• _TASK DESCRIPTION_: Where a line of the material contains the string "removalists", copy that line.

• _DATA UNDER STUDY_:
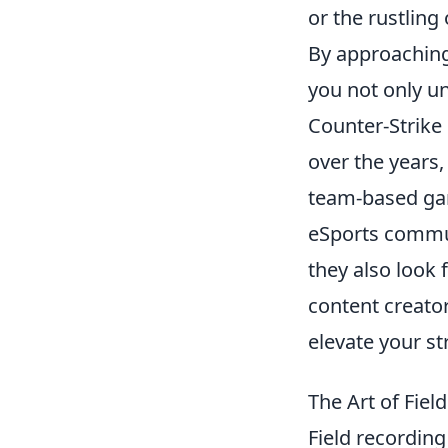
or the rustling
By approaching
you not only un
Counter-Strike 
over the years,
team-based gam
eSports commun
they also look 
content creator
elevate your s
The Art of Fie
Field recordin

* * *

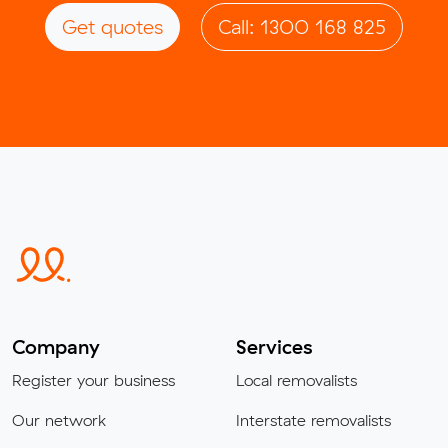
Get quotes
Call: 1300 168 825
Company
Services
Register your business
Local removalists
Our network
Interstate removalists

• _COMPLETED TASK_:
Local removalists
Interstate removalists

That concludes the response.